Lately I have seen a lot of misrepresentations about healthy eating for one reason or another, and I wanted to address a few of the main things I frequently see. Read on to find out if you’re guilty of any of these. (Confession: I used to be guilty of all 3!!)
Myth#1: Healthy food doesn’t taste as good as the bad stuff. I am guilty of thinking this in the past so I completely understand if you’re thinking “it’s true!” But here’s the real deal-if you are used to eating fast food, fried food, and tons of salt/sugar/butter/oil/cream….then OF COURSE healthy food isn’t going to taste good to you, at first. But I want you to think of your taste buds as “trainable” and just like you have to train your body to get in better shape, and your mind to quit finding excuses, you also have to train your taste buds. The first week or two will be hard because your body is basically detoxing from all of the sugar and the fat and the salt which, by the way, are physically addicting. But beyond that? You will begin to crave healthier things. I am not a vegetable fan, and never have been, but now I find myself craving them after a day or two of a less-than-stellar diet. And when I eat a greasy burger or some french fries….they still taste good, don’t get me wrong, but afterwards I do not feel as good as I know I can feel. A few years ago I NEVER would have guessed that would happen!
Myth #2: Adjectives like sugar-free, diet, low-fat, lite, etc mean something is better for you. NO. No no no no. Every time I see someone posting about this on Facebook or Instagram, or I see their cart at the grocery store full of products like these, I want to scream. When you see a phrase like that, I want you to imagine what kind of chemicals are required to achieve that claim. And those blue, pink, and yellow sweetener packets you like to add to things? STOP IT!!!!! If you slowly cut down on the real sugar you use, your taste buds WILL adjust (see Myth #1). Clean up your diet so that you can enjoy the occasional full-sugar, full chocolate, full-fat treat. You’ll enjoy it much more and so will your future body.
Myth #3: Organic/Vegetarian/Vegan/Gluten-free means it’s better for you, so you can eat more. Again, this is something I used to think. But let’s break this down:
Organic: I have eaten predominantly organic foods for years now but I was/am still overweight. Organic means it is grown or made without the use of artificial chemicals. I am a big advocate for organic meats and produce. Would you spray your fruit salad with pesticides right before serving, and then eat it? No? Well that’s basically what you’re consuming when you don’t buy organic. BUT-none of this changes the caloric components. Organic sugar is still sugar. So, while it’s better for you in some ways, organic is not a license for “all you can eat.”
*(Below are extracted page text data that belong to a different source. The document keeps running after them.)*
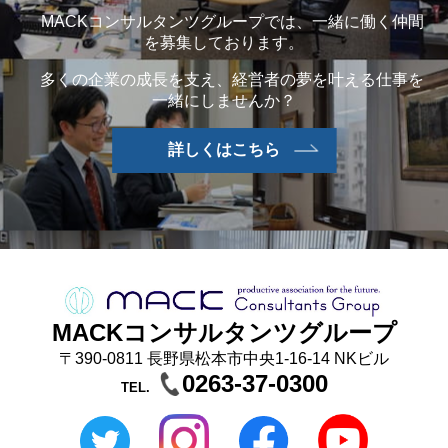
MACKコンサルタンツグループでは、一緒に働く仲間
を募集しております。
多くの企業の成長を支え、経営者の夢を叶える仕事を
一緒にしませんか？
詳しくはこちら
MACKコンサルタンツグループ
〒390-0811 長野県松本市中央1-16-14 NKビル
0263-37-0300
TEL.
Vegetarian/Vegan: I once went vegan for 2 weeks and gained 2 pounds. A vegetarian or vegan diet can be great if done correctly, because you’re consuming more fruits/veggies/whole grains/fiber. But these days there are a lot of ways to be a vegetarian or a vegan without consuming a lot of veggies. There are also a lot of non-dairy (vegan) options for most things-cream cheese and mayonnaise are two that come to mind-and those things still contain all the fat that the dairy versions have. Also, did you know that things like Oreos and Swedish Fish are vegan? I think we can all agree that those are not healthy. Check out this list of accidentally vegan foods if you’re curious to know more. Bottom line: simply being vegan or vegetarian doesn’t make something “good” for you.
Gluten-free: Avoiding gluten seems to be the new “fad” but, folks, unless you have a gluten-intolerance (AKA, you are physically sick and uncomfortable when you eat gluten), there is no benefit to you not eating gluten!!! If you cannot eat gluten, then these products were made for you, and I’m really glad that it’s becoming more common to find such items. But-and I think any person who is gluten-intolerant or has celiac disease will agree with me when I say-if you can eat gluten, do so and enjoy it!! Somewhere along the line gluten-free became synonymous with “healthy” and “weight loss” and I’m not sure how that happened, but it’s simply untrue. Check out this article for more info on how calories are basically the same for gluten vs gluten-free items.